“The most successful one party system is disguised as a two party system, giving the people an illusion that they decide” – Stalin
Working-class people are underrepresented in politics. The problem isn’t voters.
Our government is run by rich people — and it benefits them the most.
By Dr. Nicholas Carnes – Oct 24, 2018, 8:00am EDT
The president is the billionaire head of a global business empire, and his mostly millionaire Cabinet may be the richest in American history. His opponent in the 2016 election was a millionaire. Most Supreme Court Justices are millionaires. Most members of Congress are millionaires (and probably have been for several years).
On the other end of the economic spectrum, most working people are employed in manual labor, service industry, and clerical jobs. Those Americans, however, almost never get a seat at the table in our political institutions.
Why not? In a country where virtually any citizen is eligible to serve in public office, why are our elected representatives almost all drawn from such an unrepresentative slice of the economy?
It’s probably worse than you think
This year, it might be tempting to think that working-class Americans don’t have it so bad in politics, especially in light of recent candidates like Randy Bryce, the Wisconsin iron worker running for the US House seat Paul Ryan is vacating, or Alexandria Ocasio-Cortez, the former restaurant server whose primary election win over Democratic heavyweight Joe Crowley may go down as the single biggest election upset in 2018.
In reality, however, they are stark exceptions to a longstanding rule in American politics: Working-class people almost never become politicians. Ocasio-Cortez and Bryce make headlines in part because their economic backgrounds are so unusual (for politicians, that is). Their wins are stunning in part because their campaigns upset a sort of natural order in American politics.

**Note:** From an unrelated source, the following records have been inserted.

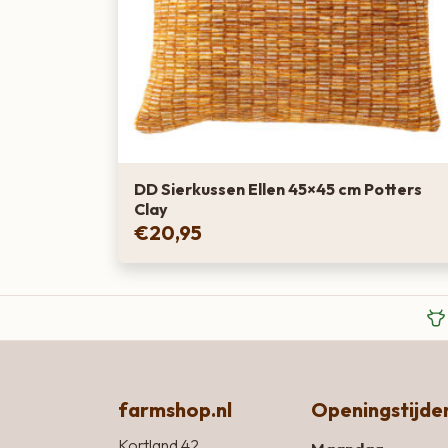
DD Sierkussen Ellen 45×45 cm Potters
Clay
€
20,95
farmshop.nl
Openingstijde
Kortland 42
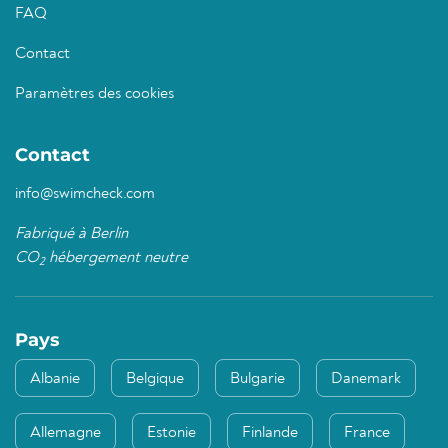
FAQ
Contact
Paramètres des cookies
Contact
info@swimcheck.com
Fabriqué à Berlin
CO
hébergement neutre
2
Pays
Albanie
Belgique
Bulgarie
Danemark
Allemagne
Estonie
Finlande
France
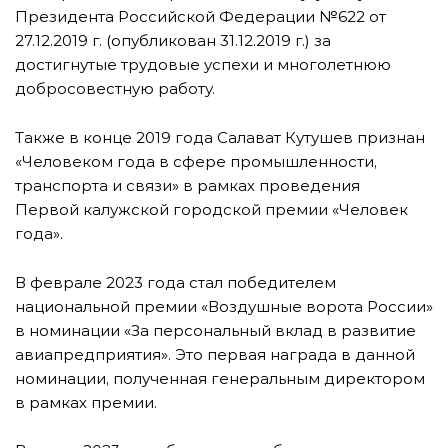
Президента Российской Федерации №622 от
27.12.2019 г. (опубликован 31.12.2019 г.) за
достигнутые трудовые успехи и многолетнюю
добросовестную работу.
Также в конце 2019 года Салават Кутушев признан
«Человеком года в сфере промышленности,
транспорта и связи» в рамках проведения
Первой калужской городской премии «Человек
года».
В феврале 2023 года стал победителем
национальной премии «Воздушные ворота России»
в номинации «За персональный вклад в развитие
авиапредприятия». Это первая награда в данной
номинации, полученная генеральным директором
в рамках премии.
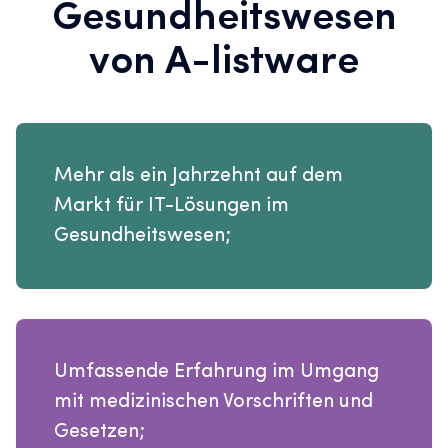
Gesundheitswesen
von
A-listware
Mehr als ein Jahrzehnt auf dem
Markt für IT-Lösungen im
Gesundheitswesen;
Umfassende Erfahrung im Umgang
mit medizinischen Vorschriften und
Gesetzen;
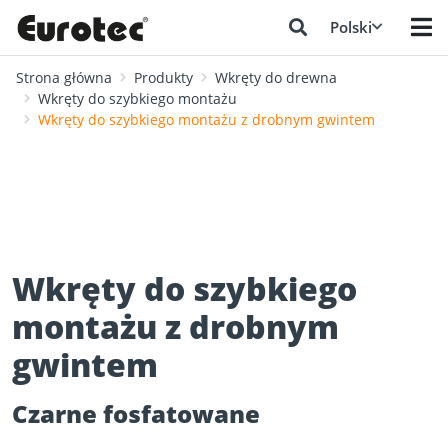
Polski
Strona główna
Produkty
Wkręty do drewna
Wkręty do szybkiego montażu
Wkręty do szybkiego montażu z drobnym gwintem
Wkręty do szybkiego
montażu z drobnym
gwintem
Czarne fosfatowane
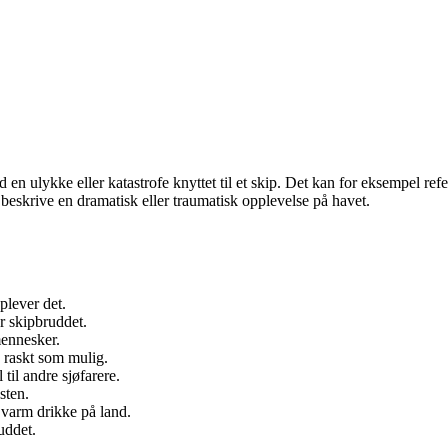
 ulykke eller katastrofe knyttet til et skip. Det kan for eksempel refer
 å beskrive en dramatisk eller traumatisk opplevelse på havet.
lever det.
r skipbruddet.
mennesker.
å raskt som mulig.
til andre sjøfarere.
sten.
 varm drikke på land.
uddet.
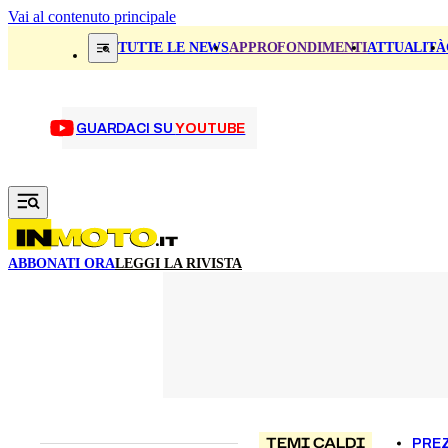
Vai al contenuto principale
TUTTE LE NEWS
APPROFONDIMENTI
ATTUALITÀ
GUARDACI SU
YOUTUBE
ABBONATI ORA
LEGGI LA RIVISTA
TEMI CALDI
PREZ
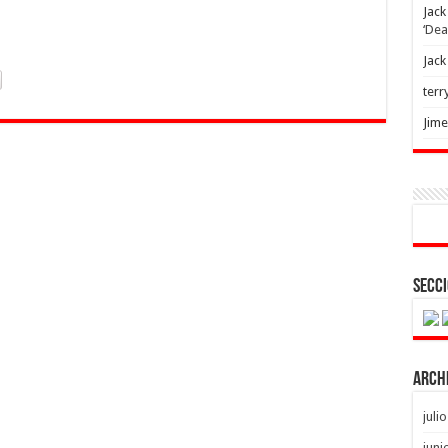
Jack
‘Dea
Jack
terr
Jim
Secci
Arch
juli
juni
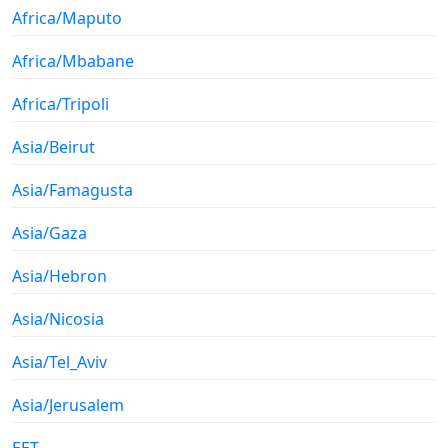
Africa/Maputo
Africa/Mbabane
Africa/Tripoli
Asia/Beirut
Asia/Famagusta
Asia/Gaza
Asia/Hebron
Asia/Nicosia
Asia/Tel_Aviv
Asia/Jerusalem
EET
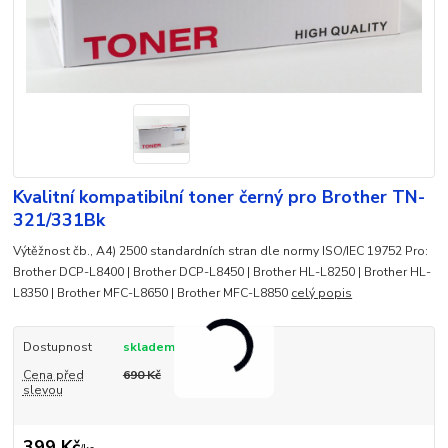
Kvalitní kompatibilní toner černý pro Brother TN-
321/331Bk
Výtěžnost čb., A4) 2500 standardních stran dle normy ISO/IEC 19752 Pro:
Brother DCP-L8400 | Brother DCP-L8450 | Brother HL-L8250 | Brother HL-
L8350 | Brother MFC-L8650 | Brother MFC-L8850
celý popis
Dostupnost
skladem
Cena před
690 Kč
slevou
399 Kč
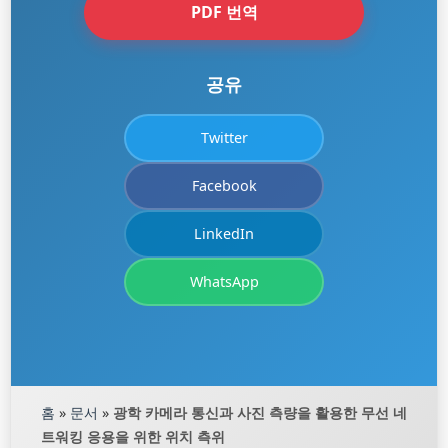
PDF 번역
공유
Twitter
Facebook
LinkedIn
WhatsApp
홈
»
문서
»
광학 카메라 통신과 사진 측량을 활용한 무선 네
트워킹 응용을 위한 위치 측위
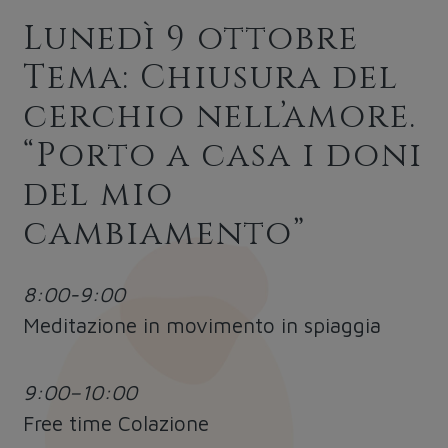
Lunedì 9 ottobre
Tema: Chiusura del
cerchio nell’amore.
“Porto a casa i doni
del mio
cambiamento”
8:00-9:00
Meditazione in movimento in spiaggia
9:00–10:00
Free time Colazione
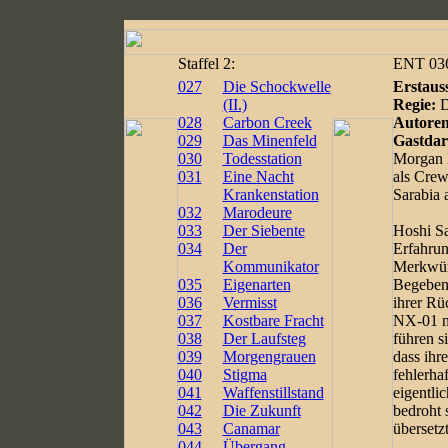
Staffel
2:
ENT 036 
027
Die Schockwelle
Erstaus
(II.)
Regie:
D
028
Carbon Creek
Autoren
029
Das Minenfeld
Gastdars
030
Todesstation
Morgan 
031
Eine Nacht
als Crew
Krankenstation
Sarabia 
032
Marodeure
033
Der Siebente
Hoshi Sa
034
Der
Erfahru
Kommunikator
Merkwür
035
Eigenarten
Begebenh
036
Vermisst
ihrer Rü
037
Kostbare Fracht
NX-01 ni
038
Der Laufsteg
führen s
039
Morgengrauen
dass ihr
040
Stigma
fehlerha
041
Waffenstillstand
eigentli
042
Die Zukunft
bedroht s
043
Canamar
übersetz
044
Übergang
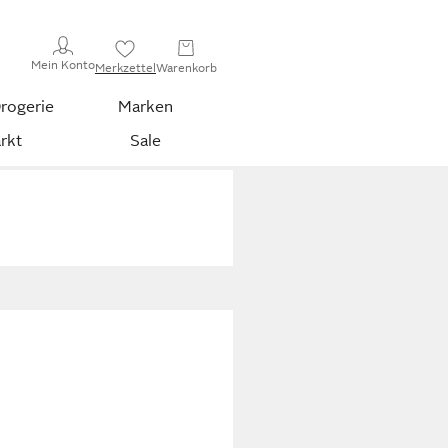
Mein Konto
Merkzettel
Warenkorb
rogerie
Marken
rkt
Sale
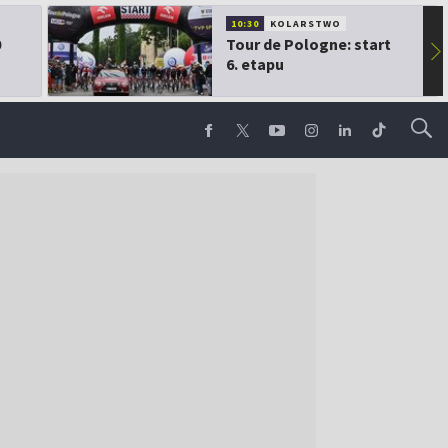
10:30
KOLARSTWO
0
Tour de Pologne: start
▶
6. etapu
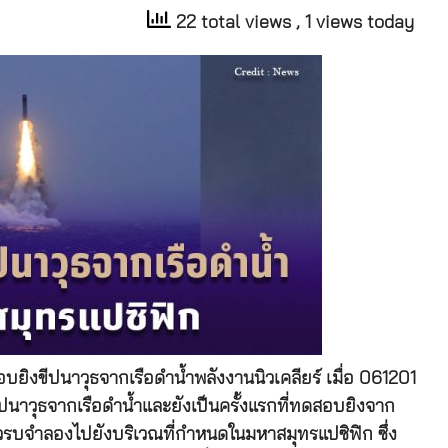
22 total views
, 1 views today
งขีปนาวุธจากเรือดำน้ำพลังงานนิวเคลียร์ เมื่อ 061201
ขีปนาวุธจากเรือดำน้ำและยังเป็นครั้งแรกที่ทดสอบยิงจาก
ัวรบจำลองไปยังบริเวณที่กำหนดในมหาสมุทรแปซิฟิก ซึ่ง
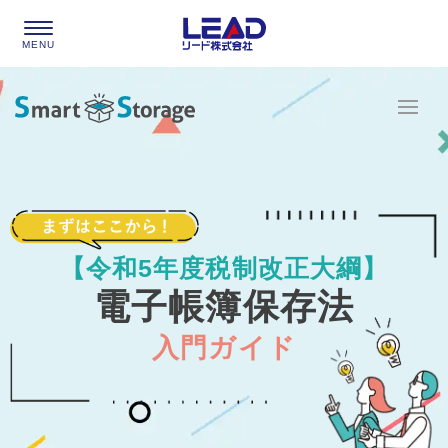
【令和5年度税制改正大綱】
電子帳簿保存法
入門ガイド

The figure above plots recent data on the share of working-class people in the US labor force (the black bar) and in state and national politics. Even in the information age, working-class jobs — defined as manual labor, service industry, and clerical jobs — still make up a little more than half of our economy. But workers make up less than 3 percent of the average state legislature.
The average member of Congress spent less than 2 percent of his or her entire pre-congressional career doing the kinds of jobs most Americans go to every day. No one from the working class has gotten into politics and gone on to become a governor, or a Supreme Court justice, or the president.